To be more specific, the power of a chion is increased by a neutrino (depends on type and mass), by a certain amount if it absorbs a photon which is based on the energy of a photon. Interactions with matter aren't very well-known, but it is estimated to be 4 000 000 / atom of carbon (error of 30 percent).
Chions release their power using decay. Neutrinos cost the same as the gain that would be gained from the neutrino, and photons work the same way., althout the photon will not be of the same frequency due to the hue. a charm quark is estimated to have a power deficit of 200 000 (error of 10 percent).
Once the power of a chion reaches zero, it disappears.
The emission chance of a particle depends on the power already present in a chion. For power values less than 10 000, the dominant emission is neutrinos. For higher power values, the dominant emission type is photons which increase in frequency and always stays the dominant emission type after 10 000. For power values higher than 1 000 000 000, charm quark emission begins regularly ocurring.
Chions with very high (>1020) power , this power can generate another chion. The power is not split evenly, and more often than not seems to follow a gaussian distribution. The chances of a split occurring increase as power increases.
Power is defined as 0.07 meV.
Hue and Phase edit
A chion's main property however is it's hue, which is the frequency at which the photons emitted are in. Phase is the phase of the emitted photon. This makes chions useful for emitting very specific wavelengths or phases of light. Hue and phase are simply written out as they would be: in nanometers and degrees.
The most common hues are in the middle of the visible spectrum.

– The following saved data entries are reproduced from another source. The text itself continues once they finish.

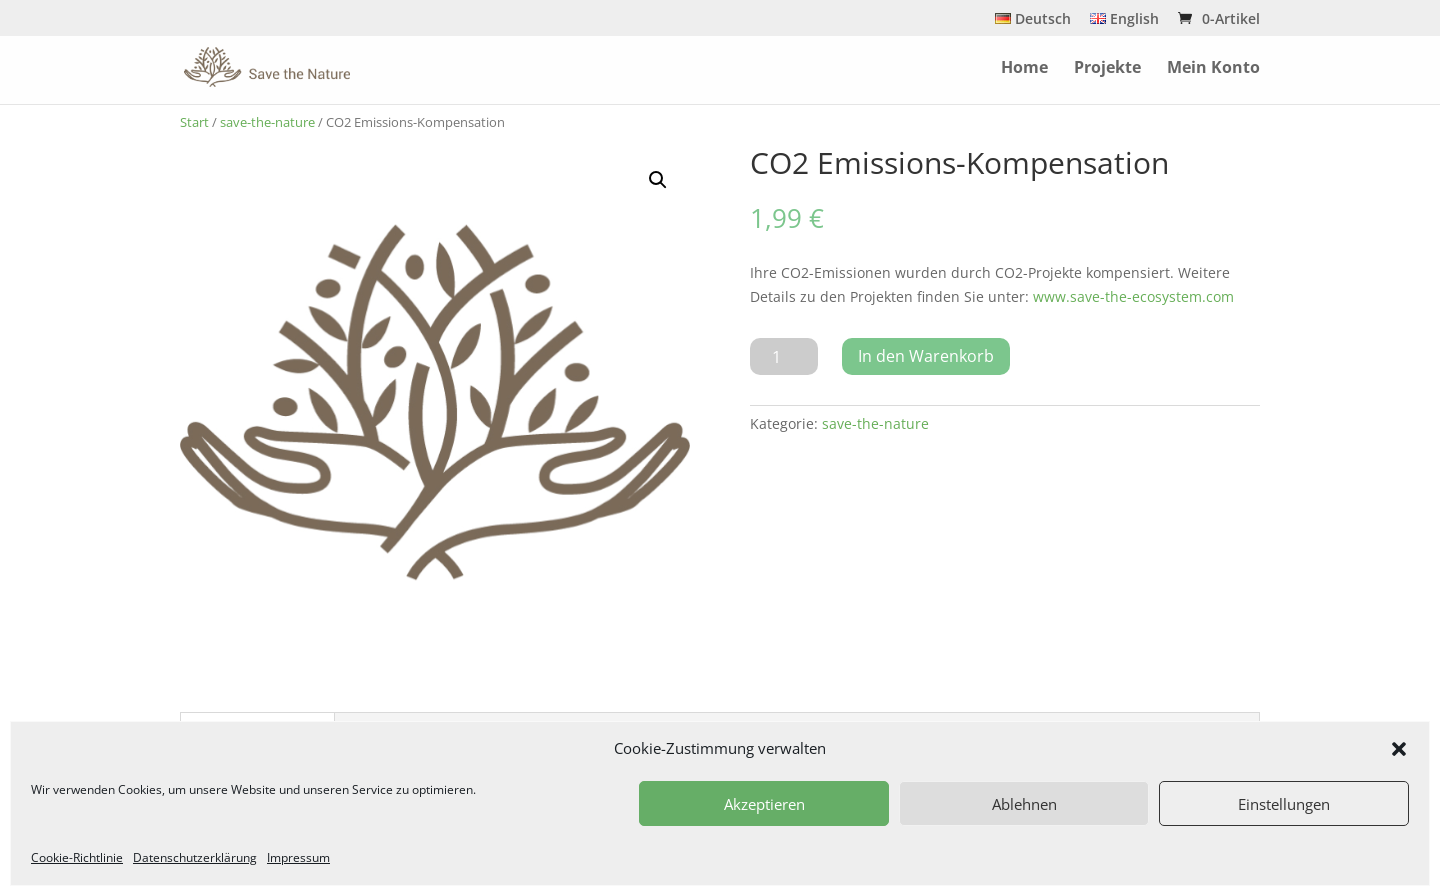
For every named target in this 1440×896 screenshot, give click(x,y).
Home (1024, 69)
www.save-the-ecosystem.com (1133, 296)
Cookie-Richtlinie (77, 857)
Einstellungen (1284, 804)
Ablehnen (1024, 804)
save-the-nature (267, 122)
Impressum (298, 857)
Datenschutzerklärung (195, 857)
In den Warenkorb (926, 356)
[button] (1399, 749)
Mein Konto (1213, 69)
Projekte (1107, 69)
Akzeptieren (764, 804)
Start (194, 122)
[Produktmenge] (784, 356)
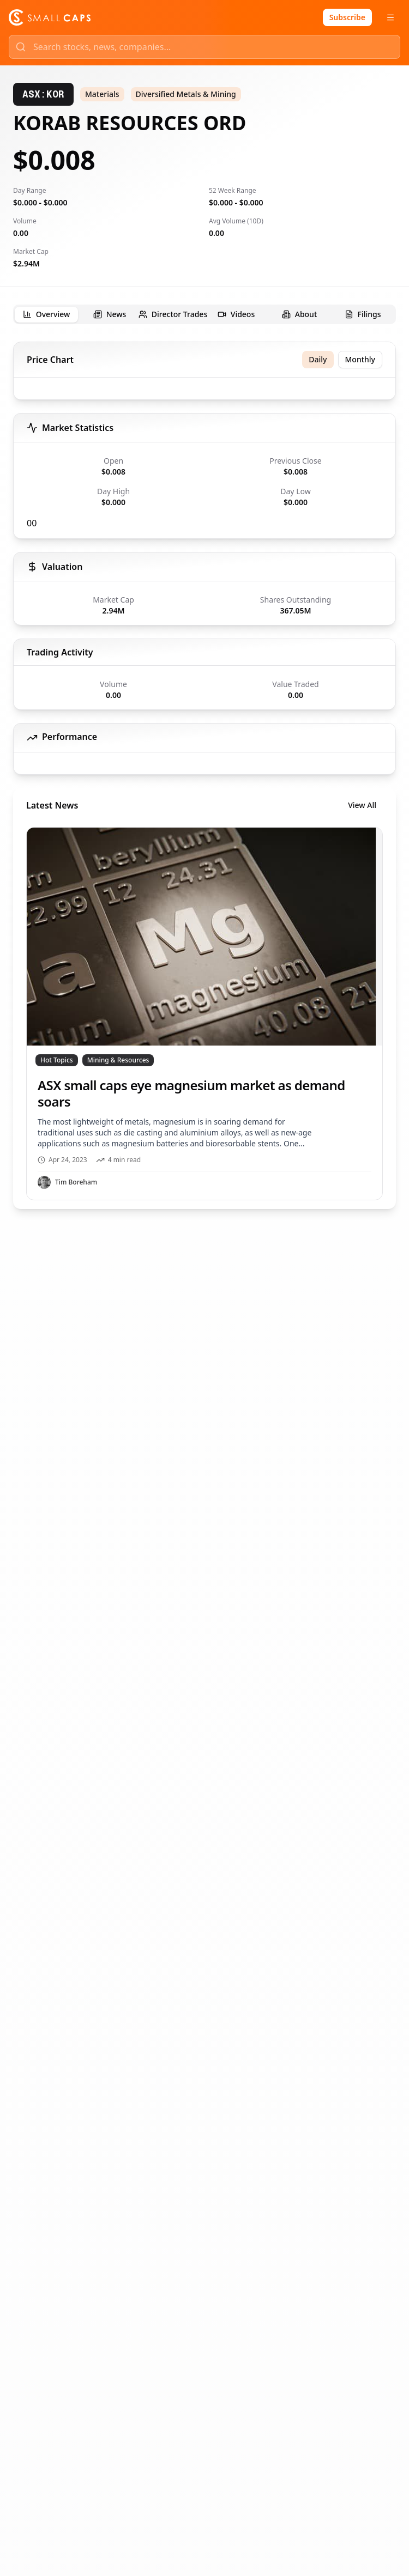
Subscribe (347, 17)
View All (362, 805)
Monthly (360, 359)
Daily (318, 359)
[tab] (46, 315)
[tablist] (204, 314)
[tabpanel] (204, 775)
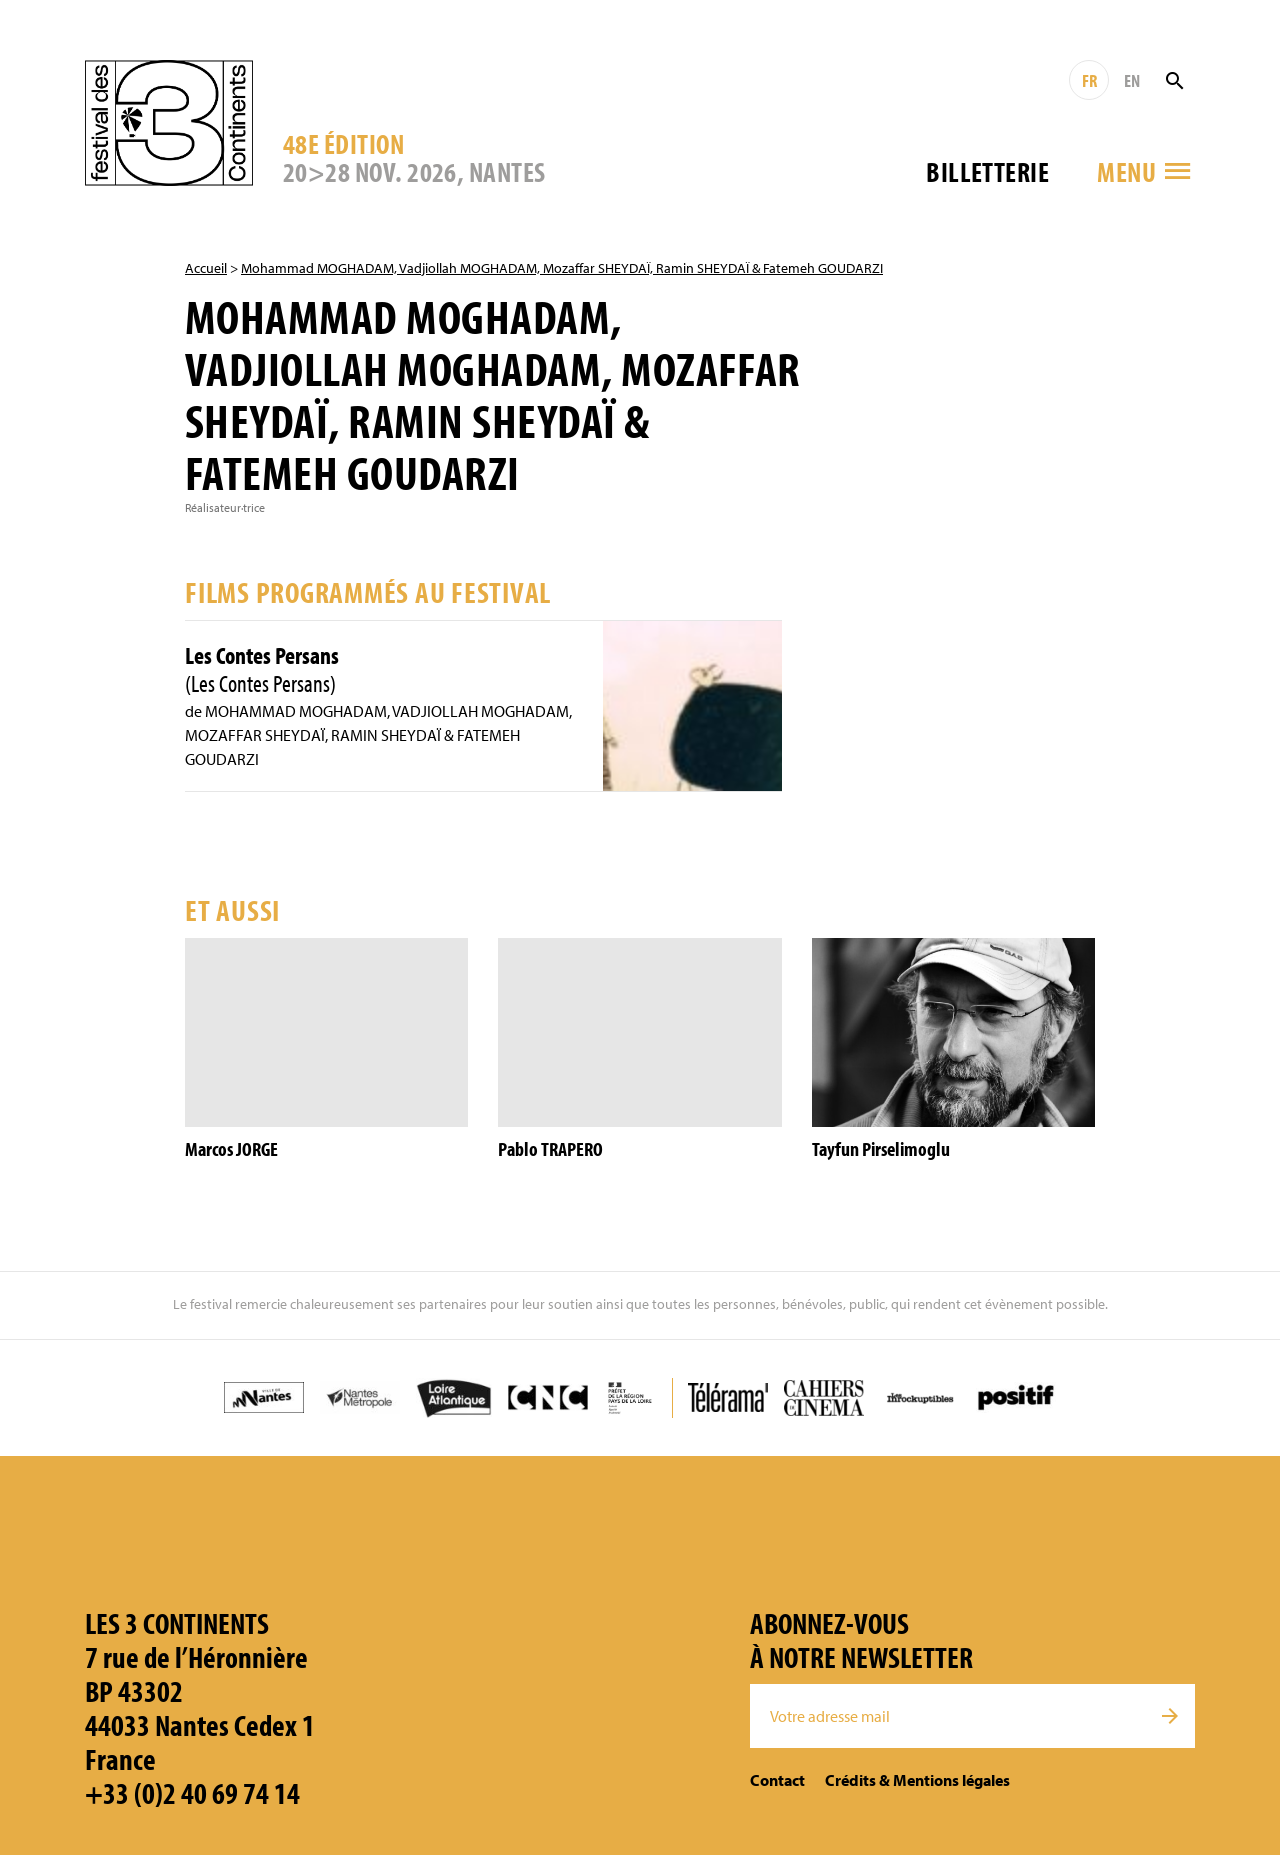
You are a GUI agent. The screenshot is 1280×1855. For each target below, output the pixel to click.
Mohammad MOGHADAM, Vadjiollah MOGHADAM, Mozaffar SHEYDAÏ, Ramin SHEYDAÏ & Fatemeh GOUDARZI (562, 268)
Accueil (206, 268)
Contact (777, 1780)
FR (1089, 80)
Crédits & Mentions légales (917, 1780)
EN (1132, 80)
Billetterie (987, 171)
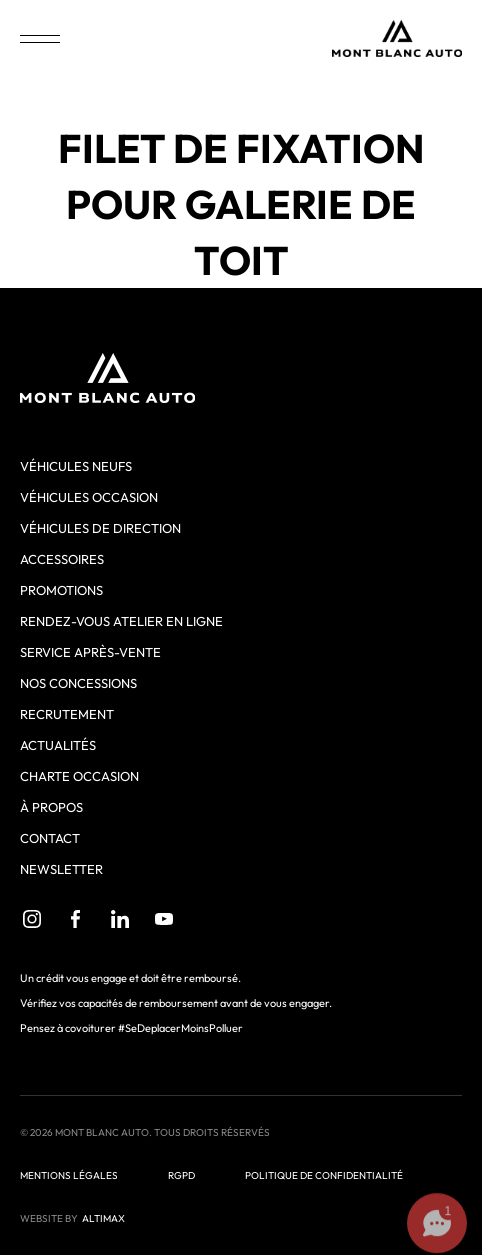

Hue also affects the weight of a chion very slightly. A 500 nm hue chion weighs 1.00804 TeV/c2, which is the standard weight used in most cases but a chion at 200 nm weighs about %0.2 more. The smallest hued chions in the gamma ray range can weigh up to ten percent more. This is how chions can be sorted using gravity only, since chions within of themselves are frictionless and will sort themselves by hue very quickly. Fascinatingly, power doesn't seem to affect the mass of a chion.
Uses edit
Chions currently don't see much real use. They can be produced in large quantities (>1g) but since chionium decays relatively quickly, it's often too short-lived for most serious usage. It currently is made in large quantites and sometimes stuck onto sand or other materials via Chion Integration.
They have been put into bullets and rounds by amateurs, and it's highly sought after in these circles due to it's extreme density.
Chionium is thought to be completely safe at low power levels, but at high levels the high brightness and charm quark generation is a reason for concern.
Chions have also been used for production of high-frequency light or very specific frequency light sources. Since the amount of matter eaten to produce energy is indistinguishable from nothing, sometimes these lights are fed using actual matter. Although this has sometimes gone wrong.
Chionium is extremely heavy to the touch, and people who have touched it say that it's similiar in feeling to water. Chionium is technically a superfluid, since it has no friction. It also in most situations doesn't stick to matter. The force at which it sticks is highly relevant to the hue of the material: higher frequencies are more likely to absorb matter. This also means that it's often brought into schools for demonstration.
Some extreme drug experiments involving chionium have also been conducted. The results have been that chionium does not interrupt the natural processes at all.